**PROBLEM TO WORK ON**
The answer is every line in the data below that contains the word "logo".

**INFORMATION**

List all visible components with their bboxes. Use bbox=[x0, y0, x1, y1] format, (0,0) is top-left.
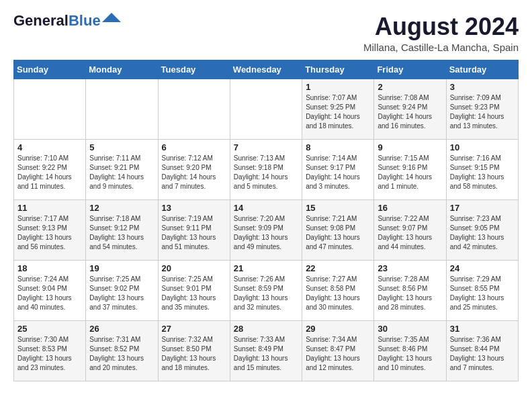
day-number: 19 bbox=[89, 263, 154, 273]
day-number: 1 bbox=[306, 82, 370, 92]
calendar-cell: 3Sunrise: 7:09 AM Sunset: 9:23 PM Daylig… bbox=[446, 79, 518, 139]
cell-text: Sunrise: 7:27 AM Sunset: 8:58 PM Dayligh… bbox=[306, 275, 370, 312]
cell-text: Sunrise: 7:10 AM Sunset: 9:22 PM Dayligh… bbox=[17, 154, 82, 191]
cell-text: Sunrise: 7:08 AM Sunset: 9:24 PM Dayligh… bbox=[378, 93, 442, 131]
day-headers-row: SundayMondayTuesdayWednesdayThursdayFrid… bbox=[14, 60, 519, 79]
cell-text: Sunrise: 7:07 AM Sunset: 9:25 PM Dayligh… bbox=[306, 93, 370, 131]
calendar-cell bbox=[86, 79, 158, 139]
day-number: 14 bbox=[234, 203, 298, 213]
calendar-cell: 6Sunrise: 7:12 AM Sunset: 9:20 PM Daylig… bbox=[158, 139, 230, 199]
calendar-cell: 1Sunrise: 7:07 AM Sunset: 9:25 PM Daylig… bbox=[302, 79, 374, 139]
cell-text: Sunrise: 7:20 AM Sunset: 9:09 PM Dayligh… bbox=[234, 214, 298, 252]
cell-text: Sunrise: 7:16 AM Sunset: 9:15 PM Dayligh… bbox=[450, 154, 515, 191]
day-header-friday: Friday bbox=[374, 60, 446, 79]
calendar-cell: 25Sunrise: 7:30 AM Sunset: 8:53 PM Dayli… bbox=[14, 320, 86, 381]
day-number: 24 bbox=[450, 263, 515, 273]
cell-text: Sunrise: 7:33 AM Sunset: 8:49 PM Dayligh… bbox=[234, 335, 298, 373]
day-number: 2 bbox=[378, 82, 442, 92]
calendar-week-row: 25Sunrise: 7:30 AM Sunset: 8:53 PM Dayli… bbox=[14, 320, 519, 381]
page-header: GeneralBlue August 2024 Millana, Castill… bbox=[13, 13, 519, 53]
logo-blue: Blue bbox=[69, 12, 101, 29]
cell-text: Sunrise: 7:18 AM Sunset: 9:12 PM Dayligh… bbox=[89, 214, 154, 252]
cell-text: Sunrise: 7:29 AM Sunset: 8:55 PM Dayligh… bbox=[450, 275, 515, 312]
day-header-wednesday: Wednesday bbox=[230, 60, 302, 79]
cell-text: Sunrise: 7:21 AM Sunset: 9:08 PM Dayligh… bbox=[306, 214, 370, 252]
cell-text: Sunrise: 7:31 AM Sunset: 8:52 PM Dayligh… bbox=[89, 335, 154, 373]
cell-text: Sunrise: 7:09 AM Sunset: 9:23 PM Dayligh… bbox=[450, 93, 515, 131]
day-number: 28 bbox=[234, 324, 298, 334]
calendar-cell: 21Sunrise: 7:26 AM Sunset: 8:59 PM Dayli… bbox=[230, 260, 302, 320]
logo: GeneralBlue bbox=[13, 13, 121, 28]
day-number: 6 bbox=[162, 142, 226, 152]
day-number: 22 bbox=[306, 263, 370, 273]
calendar-body: 1Sunrise: 7:07 AM Sunset: 9:25 PM Daylig… bbox=[14, 79, 519, 381]
cell-text: Sunrise: 7:30 AM Sunset: 8:53 PM Dayligh… bbox=[17, 335, 82, 373]
calendar-cell: 28Sunrise: 7:33 AM Sunset: 8:49 PM Dayli… bbox=[230, 320, 302, 381]
day-header-thursday: Thursday bbox=[302, 60, 374, 79]
calendar-week-row: 1Sunrise: 7:07 AM Sunset: 9:25 PM Daylig… bbox=[14, 79, 519, 139]
cell-text: Sunrise: 7:25 AM Sunset: 9:01 PM Dayligh… bbox=[162, 275, 226, 312]
calendar-header: SundayMondayTuesdayWednesdayThursdayFrid… bbox=[14, 60, 519, 79]
calendar-cell: 27Sunrise: 7:32 AM Sunset: 8:50 PM Dayli… bbox=[158, 320, 230, 381]
calendar-cell: 14Sunrise: 7:20 AM Sunset: 9:09 PM Dayli… bbox=[230, 199, 302, 260]
cell-text: Sunrise: 7:13 AM Sunset: 9:18 PM Dayligh… bbox=[234, 154, 298, 191]
calendar-week-row: 18Sunrise: 7:24 AM Sunset: 9:04 PM Dayli… bbox=[14, 260, 519, 320]
day-number: 29 bbox=[306, 324, 370, 334]
calendar-cell: 5Sunrise: 7:11 AM Sunset: 9:21 PM Daylig… bbox=[86, 139, 158, 199]
calendar-cell: 19Sunrise: 7:25 AM Sunset: 9:02 PM Dayli… bbox=[86, 260, 158, 320]
day-number: 8 bbox=[306, 142, 370, 152]
cell-text: Sunrise: 7:28 AM Sunset: 8:56 PM Dayligh… bbox=[378, 275, 442, 312]
day-number: 27 bbox=[162, 324, 226, 334]
day-number: 21 bbox=[234, 263, 298, 273]
calendar-table: SundayMondayTuesdayWednesdayThursdayFrid… bbox=[13, 60, 519, 381]
calendar-cell: 8Sunrise: 7:14 AM Sunset: 9:17 PM Daylig… bbox=[302, 139, 374, 199]
calendar-cell: 24Sunrise: 7:29 AM Sunset: 8:55 PM Dayli… bbox=[446, 260, 518, 320]
day-number: 16 bbox=[378, 203, 442, 213]
cell-text: Sunrise: 7:17 AM Sunset: 9:13 PM Dayligh… bbox=[17, 214, 82, 252]
calendar-cell: 30Sunrise: 7:35 AM Sunset: 8:46 PM Dayli… bbox=[374, 320, 446, 381]
calendar-cell: 2Sunrise: 7:08 AM Sunset: 9:24 PM Daylig… bbox=[374, 79, 446, 139]
cell-text: Sunrise: 7:32 AM Sunset: 8:50 PM Dayligh… bbox=[162, 335, 226, 373]
calendar-cell: 18Sunrise: 7:24 AM Sunset: 9:04 PM Dayli… bbox=[14, 260, 86, 320]
cell-text: Sunrise: 7:24 AM Sunset: 9:04 PM Dayligh… bbox=[17, 275, 82, 312]
day-number: 18 bbox=[17, 263, 82, 273]
calendar-cell: 4Sunrise: 7:10 AM Sunset: 9:22 PM Daylig… bbox=[14, 139, 86, 199]
day-number: 9 bbox=[378, 142, 442, 152]
cell-text: Sunrise: 7:25 AM Sunset: 9:02 PM Dayligh… bbox=[89, 275, 154, 312]
calendar-cell: 23Sunrise: 7:28 AM Sunset: 8:56 PM Dayli… bbox=[374, 260, 446, 320]
day-number: 26 bbox=[89, 324, 154, 334]
calendar-cell: 15Sunrise: 7:21 AM Sunset: 9:08 PM Dayli… bbox=[302, 199, 374, 260]
day-header-saturday: Saturday bbox=[446, 60, 518, 79]
logo-general: General bbox=[13, 12, 69, 29]
calendar-cell: 29Sunrise: 7:34 AM Sunset: 8:47 PM Dayli… bbox=[302, 320, 374, 381]
cell-text: Sunrise: 7:36 AM Sunset: 8:44 PM Dayligh… bbox=[450, 335, 515, 373]
calendar-cell bbox=[230, 79, 302, 139]
day-number: 7 bbox=[234, 142, 298, 152]
day-number: 23 bbox=[378, 263, 442, 273]
calendar-cell: 17Sunrise: 7:23 AM Sunset: 9:05 PM Dayli… bbox=[446, 199, 518, 260]
cell-text: Sunrise: 7:35 AM Sunset: 8:46 PM Dayligh… bbox=[378, 335, 442, 373]
calendar-cell: 20Sunrise: 7:25 AM Sunset: 9:01 PM Dayli… bbox=[158, 260, 230, 320]
day-number: 30 bbox=[378, 324, 442, 334]
day-header-monday: Monday bbox=[86, 60, 158, 79]
svg-marker-0 bbox=[102, 13, 121, 22]
calendar-cell: 12Sunrise: 7:18 AM Sunset: 9:12 PM Dayli… bbox=[86, 199, 158, 260]
day-number: 3 bbox=[450, 82, 515, 92]
day-number: 15 bbox=[306, 203, 370, 213]
day-number: 10 bbox=[450, 142, 515, 152]
calendar-cell bbox=[14, 79, 86, 139]
calendar-cell: 10Sunrise: 7:16 AM Sunset: 9:15 PM Dayli… bbox=[446, 139, 518, 199]
cell-text: Sunrise: 7:26 AM Sunset: 8:59 PM Dayligh… bbox=[234, 275, 298, 312]
cell-text: Sunrise: 7:34 AM Sunset: 8:47 PM Dayligh… bbox=[306, 335, 370, 373]
day-number: 12 bbox=[89, 203, 154, 213]
cell-text: Sunrise: 7:22 AM Sunset: 9:07 PM Dayligh… bbox=[378, 214, 442, 252]
logo-arrow-icon bbox=[102, 13, 121, 22]
cell-text: Sunrise: 7:14 AM Sunset: 9:17 PM Dayligh… bbox=[306, 154, 370, 191]
calendar-week-row: 11Sunrise: 7:17 AM Sunset: 9:13 PM Dayli… bbox=[14, 199, 519, 260]
calendar-cell: 26Sunrise: 7:31 AM Sunset: 8:52 PM Dayli… bbox=[86, 320, 158, 381]
cell-text: Sunrise: 7:19 AM Sunset: 9:11 PM Dayligh… bbox=[162, 214, 226, 252]
day-number: 31 bbox=[450, 324, 515, 334]
day-number: 5 bbox=[89, 142, 154, 152]
cell-text: Sunrise: 7:23 AM Sunset: 9:05 PM Dayligh… bbox=[450, 214, 515, 252]
day-number: 17 bbox=[450, 203, 515, 213]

**RESULT FOR THIS EXERCISE**
logo-blue: Blue bbox=[69, 12, 101, 29]
logo: GeneralBlue bbox=[13, 13, 121, 28]
logo-general: General bbox=[13, 12, 69, 29]
logo-arrow-icon bbox=[102, 13, 121, 22]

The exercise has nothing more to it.